What the task requires:
Please transcribe the data that follows without the pictures, keeping every word the same.

(Collected data)
★ ★ ★ ★ ★

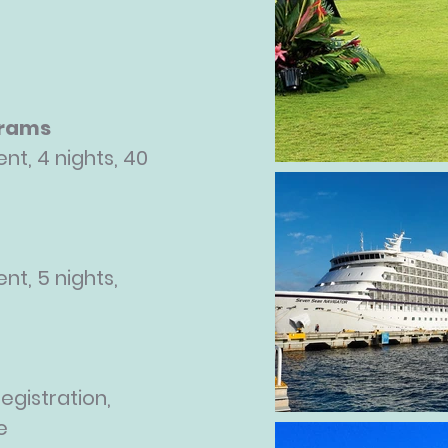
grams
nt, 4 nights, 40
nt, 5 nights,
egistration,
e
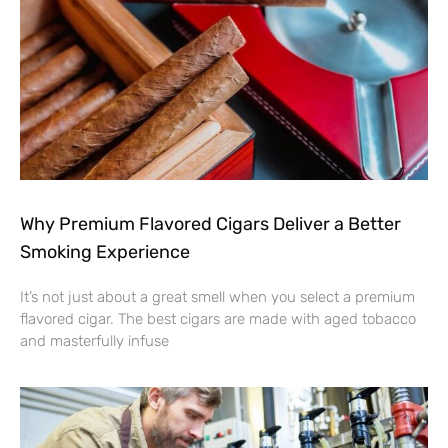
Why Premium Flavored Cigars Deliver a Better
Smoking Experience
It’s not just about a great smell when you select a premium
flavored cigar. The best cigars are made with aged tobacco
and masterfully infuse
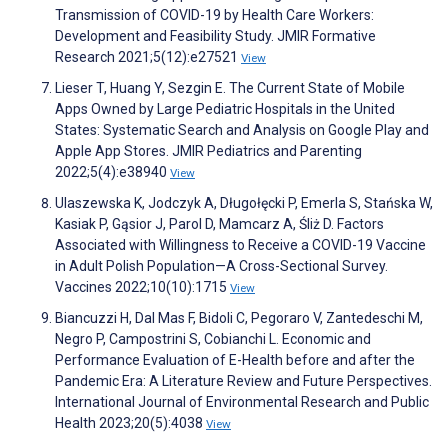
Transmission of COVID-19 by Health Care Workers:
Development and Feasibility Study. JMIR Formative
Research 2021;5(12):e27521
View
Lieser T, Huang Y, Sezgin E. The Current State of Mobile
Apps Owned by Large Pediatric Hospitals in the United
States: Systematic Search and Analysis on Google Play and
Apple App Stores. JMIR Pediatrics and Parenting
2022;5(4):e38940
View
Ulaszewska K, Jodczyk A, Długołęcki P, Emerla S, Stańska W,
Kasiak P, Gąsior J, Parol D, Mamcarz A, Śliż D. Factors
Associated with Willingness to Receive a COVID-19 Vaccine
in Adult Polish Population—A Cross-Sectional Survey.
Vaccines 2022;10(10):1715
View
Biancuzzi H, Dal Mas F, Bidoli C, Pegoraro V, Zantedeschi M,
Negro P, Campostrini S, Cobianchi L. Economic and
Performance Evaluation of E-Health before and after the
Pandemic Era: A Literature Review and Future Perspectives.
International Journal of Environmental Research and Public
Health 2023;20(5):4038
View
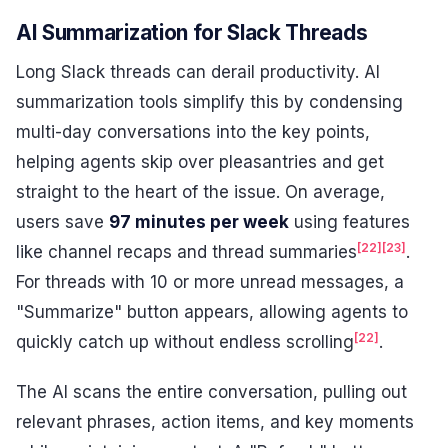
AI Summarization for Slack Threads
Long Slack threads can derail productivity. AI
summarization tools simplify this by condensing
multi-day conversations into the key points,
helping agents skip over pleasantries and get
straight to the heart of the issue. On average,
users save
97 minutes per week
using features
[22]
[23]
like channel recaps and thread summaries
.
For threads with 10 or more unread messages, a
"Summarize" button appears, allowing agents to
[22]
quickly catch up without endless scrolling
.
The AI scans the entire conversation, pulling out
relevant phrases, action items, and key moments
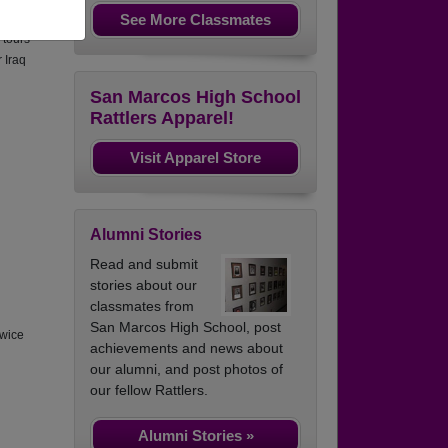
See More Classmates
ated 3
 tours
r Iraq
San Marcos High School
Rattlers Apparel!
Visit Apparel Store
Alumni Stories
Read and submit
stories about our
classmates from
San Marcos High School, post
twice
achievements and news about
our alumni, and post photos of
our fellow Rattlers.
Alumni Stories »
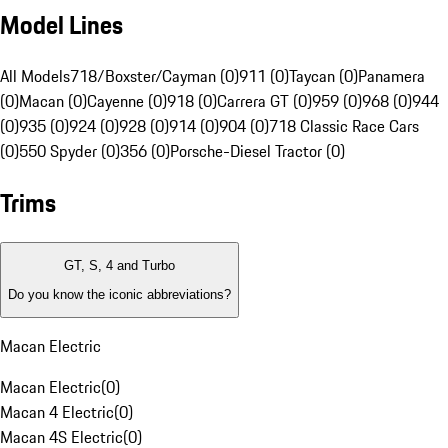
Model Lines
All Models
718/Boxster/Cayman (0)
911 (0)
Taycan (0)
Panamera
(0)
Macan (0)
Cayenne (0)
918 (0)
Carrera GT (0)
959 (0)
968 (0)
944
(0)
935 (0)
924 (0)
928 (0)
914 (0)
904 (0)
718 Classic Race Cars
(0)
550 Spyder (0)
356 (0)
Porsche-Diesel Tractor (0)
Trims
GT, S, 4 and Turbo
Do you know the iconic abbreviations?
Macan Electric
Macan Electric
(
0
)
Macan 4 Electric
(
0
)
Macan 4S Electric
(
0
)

★ ★ ★ ★ ★

Answer:
grams
nt, 4 nights, 40
nt, 5 nights,
egistration,
e
Why Premium Flavored Cigars Deliver a Better
Smoking Experience
It’s not just about a great smell when you select a premium
flavored cigar. The best cigars are made with aged tobacco
and masterfully infuse
Transmission of COVID-19 by Health Care Workers:
Development and Feasibility Study. JMIR Formative
Research 2021;5(12):e27521
View
Lieser T, Huang Y, Sezgin E. The Current State of Mobile
Apps Owned by Large Pediatric Hospitals in the United
States: Systematic Search and Analysis on Google Play and
Apple App Stores. JMIR Pediatrics and Parenting
2022;5(4):e38940
View
Ulaszewska K, Jodczyk A, Długołęcki P, Emerla S, Stańska W,
Kasiak P, Gąsior J, Parol D, Mamcarz A, Śliż D. Factors
Associated with Willingness to Receive a COVID-19 Vaccine
in Adult Polish Population—A Cross-Sectional Survey.
Vaccines 2022;10(10):1715
View
Biancuzzi H, Dal Mas F, Bidoli C, Pegoraro V, Zantedeschi M,
Negro P, Campostrini S, Cobianchi L. Economic and
Performance Evaluation of E-Health before and after the
Pandemic Era: A Literature Review and Future Perspectives.
International Journal of Environmental Research and Public
Health 2023;20(5):4038
View
AI Summarization for Slack Threads
Long Slack threads can derail productivity. AI
summarization tools simplify this by condensing
multi-day conversations into the key points,
helping agents skip over pleasantries and get
straight to the heart of the issue. On average,
users save
97 minutes per week
using features
[22]
[23]
like channel recaps and thread summaries
.
For threads with 10 or more unread messages, a
"Summarize" button appears, allowing agents to
[22]
quickly catch up without endless scrolling
.
The AI scans the entire conversation, pulling out
relevant phrases, action items, and key moments
See More Classmates
ated 3
 tours
r Iraq
San Marcos High School
Rattlers Apparel!
Visit Apparel Store
Alumni Stories
Read and submit
stories about our
classmates from
San Marcos High School, post
twice
achievements and news about
our alumni, and post photos of
our fellow Rattlers.
Alumni Stories »
Model Lines
All Models
718/Boxster/Cayman (0)
911 (0)
Taycan (0)
Panamera
(0)
Macan (0)
Cayenne (0)
918 (0)
Carrera GT (0)
959 (0)
968 (0)
944
(0)
935 (0)
924 (0)
928 (0)
914 (0)
904 (0)
718 Classic Race Cars
(0)
550 Spyder (0)
356 (0)
Porsche-Diesel Tractor (0)
Trims
GT, S, 4 and Turbo
Do you know the iconic abbreviations?
Macan Electric
Macan Electric
(
0
)
Macan 4 Electric
(
0
)
Macan 4S Electric
(
0
)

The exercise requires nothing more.